As you read in the Sharding in Hazelcast section, Hazelcast shards are called Partitions. Partitions are memory segments that can contain hundreds or thousands of data entries each, depending on the memory capacity of your system. Each Hazelcast partition can have multiple replicas, which are distributed among the cluster members. One of the replicas becomes the
primary and other replicas are called
backups. Cluster member which owns
primary replica of a partition is called
partition owner. When you read or write a particular data entry, you transparently talk to the owner of the partition that contains the data entry.
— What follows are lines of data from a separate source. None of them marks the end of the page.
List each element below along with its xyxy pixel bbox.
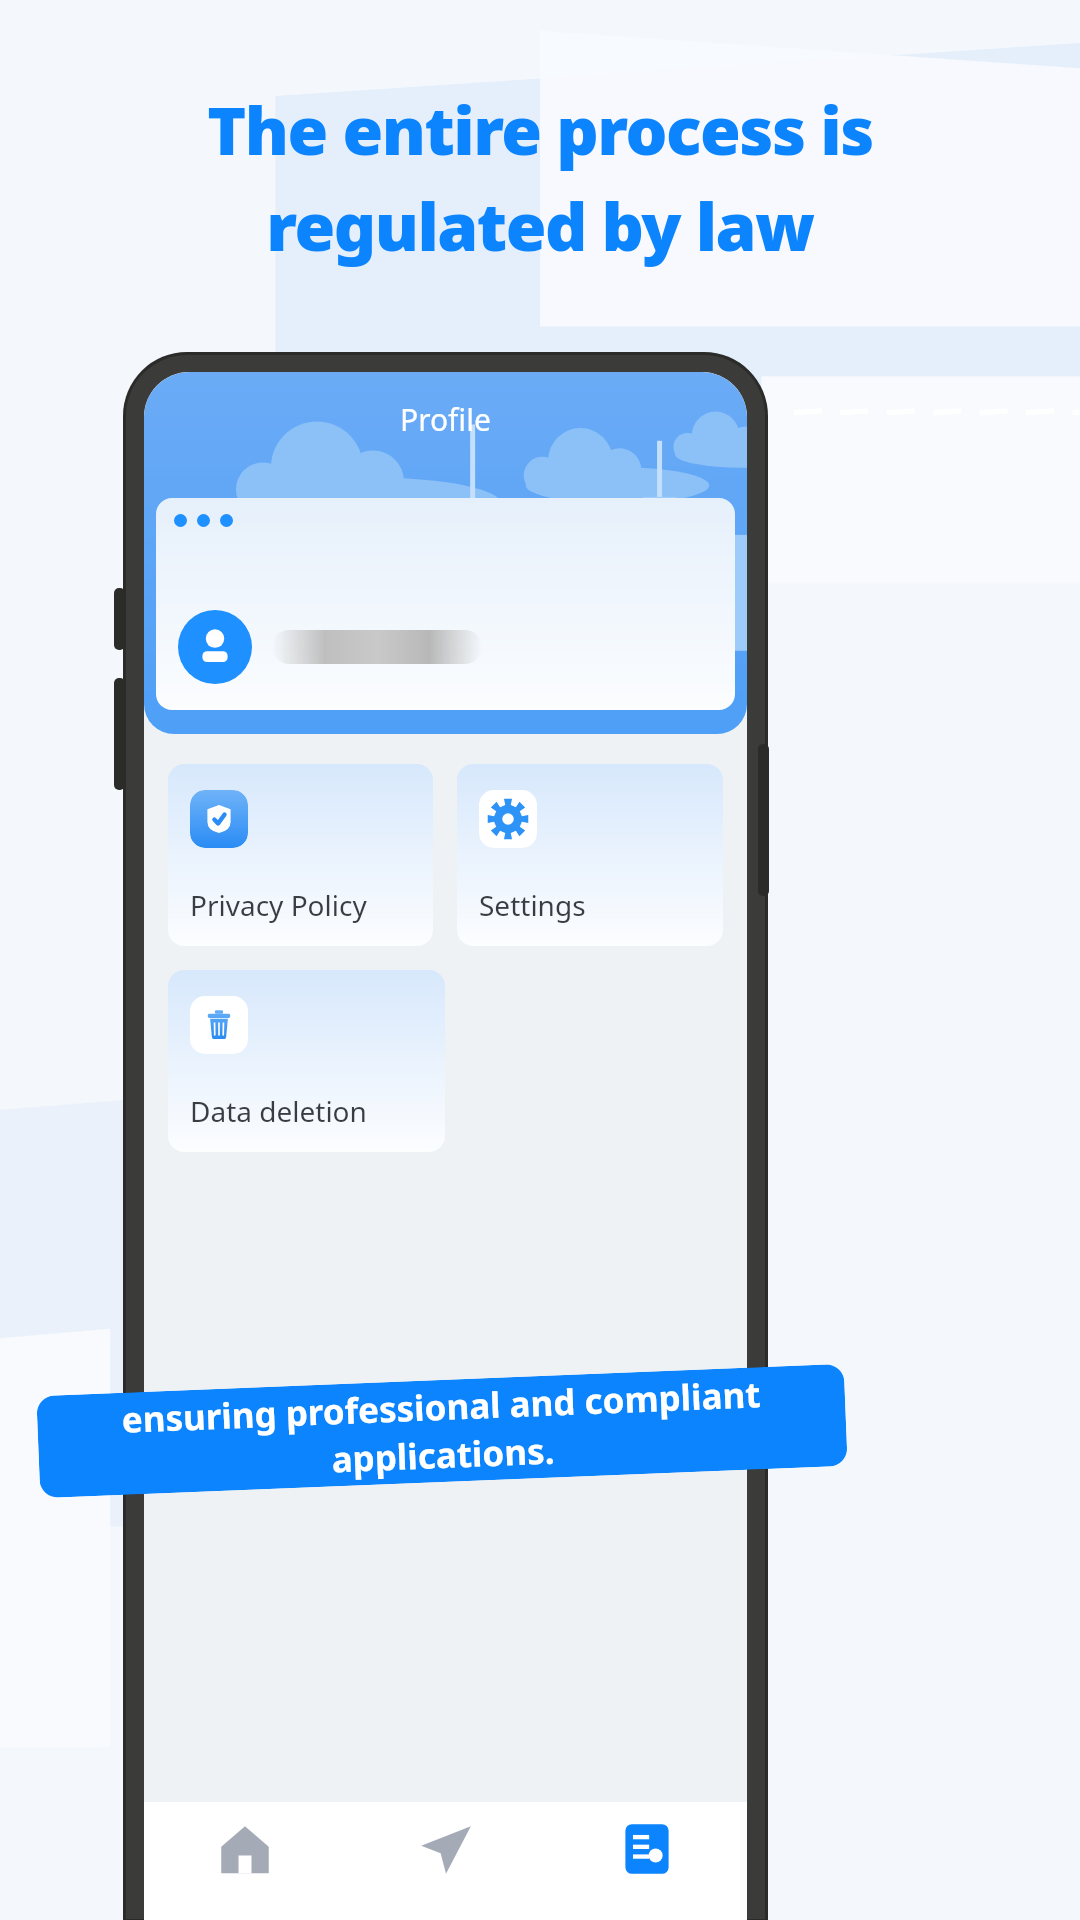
button[interactable]: Settings xyxy=(457,764,723,946)
button[interactable]: Data deletion xyxy=(168,970,445,1152)
staticText: regulated by law xyxy=(266,180,814,270)
button[interactable]: Home xyxy=(144,1802,345,1920)
button[interactable]: ensuring professional and compliant appl… xyxy=(36,1364,848,1498)
button[interactable]: Profile xyxy=(546,1802,747,1920)
staticText: Profile xyxy=(400,399,491,440)
staticText: Settings xyxy=(479,886,586,924)
staticText: The entire process is xyxy=(207,84,873,174)
button[interactable] xyxy=(156,498,735,710)
button[interactable]: Privacy Policy xyxy=(168,764,433,946)
staticText: Privacy Policy xyxy=(190,886,367,924)
staticText: ensuring professional and compliant appl… xyxy=(36,1367,848,1495)
button[interactable]: Messages xyxy=(345,1802,546,1920)
staticText: Data deletion xyxy=(190,1092,367,1130)
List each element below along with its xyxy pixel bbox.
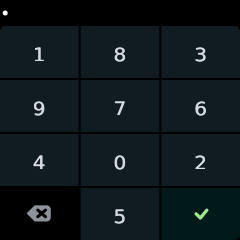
staticText: 6: [194, 97, 207, 120]
staticText: 0: [113, 151, 126, 174]
button[interactable]: Delete: [0, 188, 79, 240]
button[interactable]: 4: [0, 134, 79, 186]
staticText: 2: [194, 151, 207, 174]
staticText: 1: [33, 43, 46, 66]
button[interactable]: 5: [81, 188, 159, 240]
staticText: 3: [194, 43, 207, 66]
staticText: 3: [194, 43, 207, 66]
staticText: 4: [33, 151, 46, 174]
staticText: 9: [33, 97, 46, 120]
staticText: 2: [194, 151, 207, 174]
staticText: 8: [113, 43, 126, 66]
button[interactable]: 8: [81, 26, 159, 78]
staticText: 7: [114, 97, 127, 120]
staticText: 4: [33, 151, 46, 174]
button[interactable]: 7: [81, 80, 159, 132]
button[interactable]: 2: [161, 134, 240, 186]
button[interactable]: 1: [0, 26, 79, 78]
staticText: 5: [114, 205, 127, 228]
button[interactable]: 9: [0, 80, 79, 132]
button[interactable]: 6: [161, 80, 240, 132]
button[interactable]: 0: [81, 134, 159, 186]
staticText: 9: [33, 97, 46, 120]
staticText: 8: [114, 43, 127, 66]
staticText: 1: [33, 43, 46, 66]
staticText: 7: [113, 97, 126, 120]
staticText: 5: [113, 205, 126, 228]
button[interactable]: Confirm: [161, 188, 240, 240]
button[interactable]: 3: [161, 26, 240, 78]
staticText: 0: [114, 151, 127, 174]
staticText: 6: [194, 97, 207, 120]
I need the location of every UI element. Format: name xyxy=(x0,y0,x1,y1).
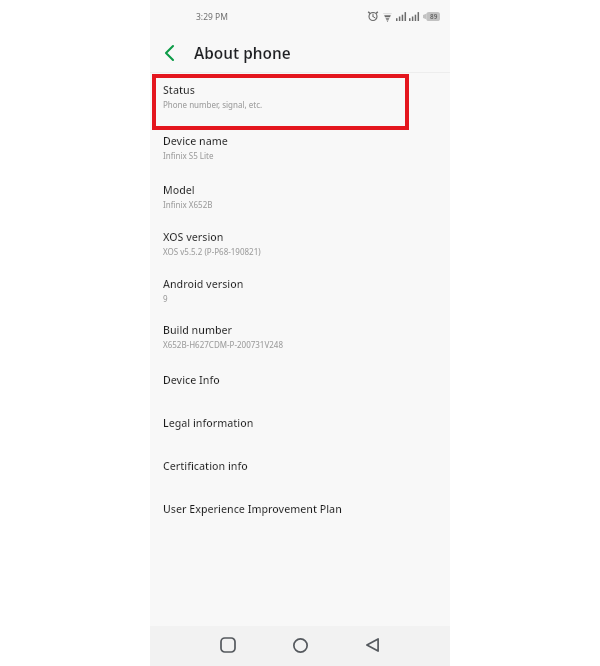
button[interactable]: Back xyxy=(153,36,186,69)
staticText: Certification info xyxy=(163,459,248,473)
staticText: Legal information xyxy=(163,416,254,430)
button[interactable]: Build number xyxy=(150,314,450,361)
button[interactable]: Legal information xyxy=(150,404,450,447)
staticText: Device name xyxy=(163,134,228,148)
button[interactable]: Device name xyxy=(150,125,450,172)
button[interactable]: Certification info xyxy=(150,447,450,490)
button[interactable]: Device Info xyxy=(150,361,450,404)
button[interactable]: Home xyxy=(285,630,315,660)
staticText: 9 xyxy=(163,293,168,304)
staticText: Infinix S5 Lite xyxy=(163,150,214,161)
staticText: 89 xyxy=(430,12,438,21)
staticText: XOS version xyxy=(163,230,224,244)
button[interactable]: Recent apps xyxy=(213,630,243,660)
button[interactable]: User Experience Improvement Plan xyxy=(150,490,450,533)
staticText: X652B-H627CDM-P-200731V248 xyxy=(163,339,283,350)
staticText: Device Info xyxy=(163,373,220,387)
button[interactable]: Model xyxy=(150,174,450,221)
staticText: Build number xyxy=(163,323,233,337)
staticText: About phone xyxy=(194,43,291,64)
staticText: Infinix X652B xyxy=(163,199,213,210)
button[interactable]: Back xyxy=(357,630,387,660)
button[interactable]: Status xyxy=(150,74,450,121)
staticText: 3:29 PM xyxy=(196,11,228,23)
staticText: Android version xyxy=(163,277,244,291)
button[interactable]: XOS version xyxy=(150,221,450,268)
button[interactable]: Android version xyxy=(150,268,450,315)
staticText: User Experience Improvement Plan xyxy=(163,502,342,516)
staticText: Model xyxy=(163,183,195,197)
staticText: Status xyxy=(163,83,195,97)
staticText: XOS v5.5.2 (P-P68-190821) xyxy=(163,246,261,257)
staticText: Phone number, signal, etc. xyxy=(163,99,263,110)
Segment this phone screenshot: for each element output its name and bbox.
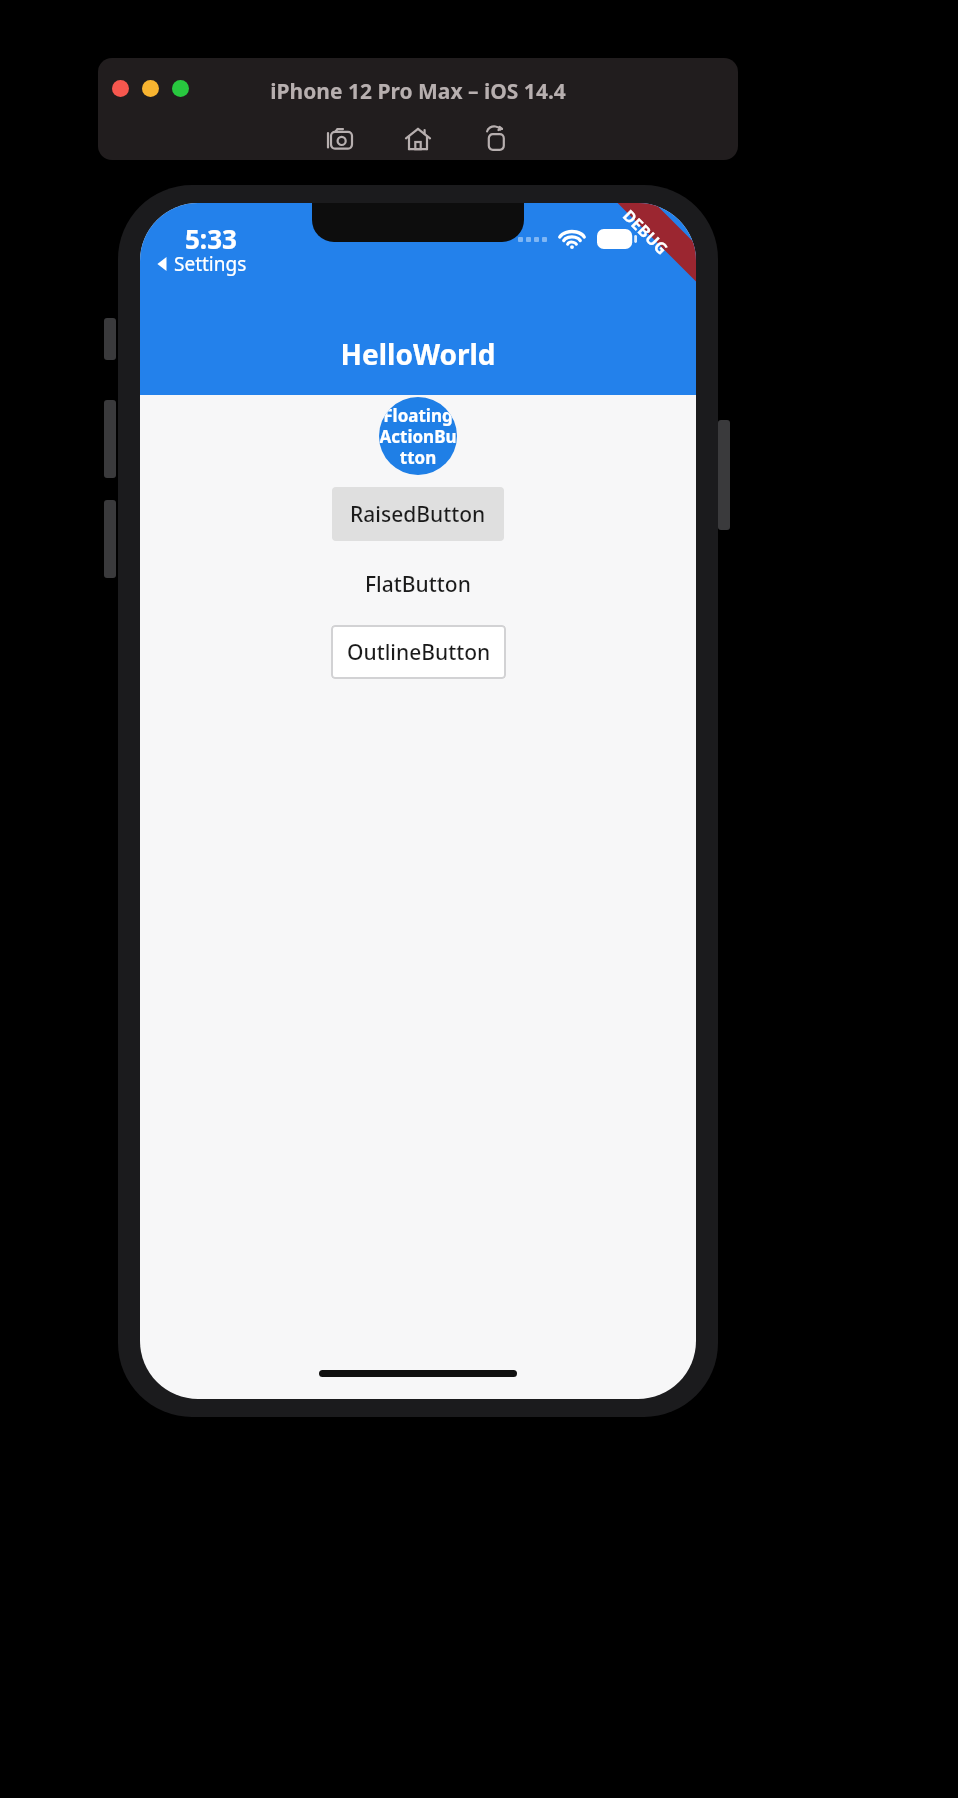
staticText: Settings <box>174 251 247 277</box>
button[interactable]: FloatingActionButton <box>379 397 457 475</box>
button[interactable]: Settings <box>156 251 247 277</box>
staticText: FloatingActionButton <box>379 404 457 469</box>
button[interactable]: Close <box>112 80 129 97</box>
button[interactable]: Maximise <box>172 80 189 97</box>
button[interactable]: Home <box>397 118 439 160</box>
button[interactable]: Rotate <box>475 118 517 160</box>
button[interactable]: Minimise <box>142 80 159 97</box>
staticText: OutlineButton <box>347 638 491 667</box>
staticText: iPhone 12 Pro Max – iOS 14.4 <box>98 77 738 106</box>
button[interactable]: OutlineButton <box>331 625 506 679</box>
staticText: FlatButton <box>365 570 471 599</box>
button[interactable]: FlatButton <box>332 559 504 609</box>
staticText: HelloWorld <box>140 335 696 373</box>
button[interactable]: Screenshot <box>319 118 361 160</box>
staticText: DEBUG <box>618 205 673 259</box>
staticText: RaisedButton <box>350 500 486 529</box>
button[interactable]: RaisedButton <box>332 487 504 541</box>
staticText: 5:33 <box>185 221 237 256</box>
By default, Hazelcast offers 271 partitions. When you start a cluster with a single member, it owns all of 271 partitions (i.e., it keeps primary replicas for 271 partitions). The following illustration shows the partitions in a Hazelcast cluster with single member.
When you start a second member on that cluster (creating a Hazelcast cluster with two members), the partition replicas are distributed as shown in the illustration here.
In the illustration, the partition replicas with black text are primaries and the partition replicas with blue text are backups. The first member has primary replicas of 135 partitions (black), and each of these partitions are backed up in the second member (i.e., the second member owns the backup replicas) (blue). At the same time, the first member also has the backup replicas of the second member's primary partition replicas.
As you add more members, Hazelcast moves some of the primary and backup partition replicas to the new members one by one, making all members equal and redundant. Thanks to the consistent hashing algorithm, only the minimum amount of partitions will be moved to scale out Hazelcast. The following is an illustration of the partition replica distributions in a Hazelcast cluster with four members.
Hazelcast distributes partitions' primary and backup replicas equally among the members of the cluster. Backup replicas of the partitions are maintained for redundancy.
NOTE: Your data can have multiple copies on partition primaries and backups, depending on your backup count. Please see the Backing Up Maps section.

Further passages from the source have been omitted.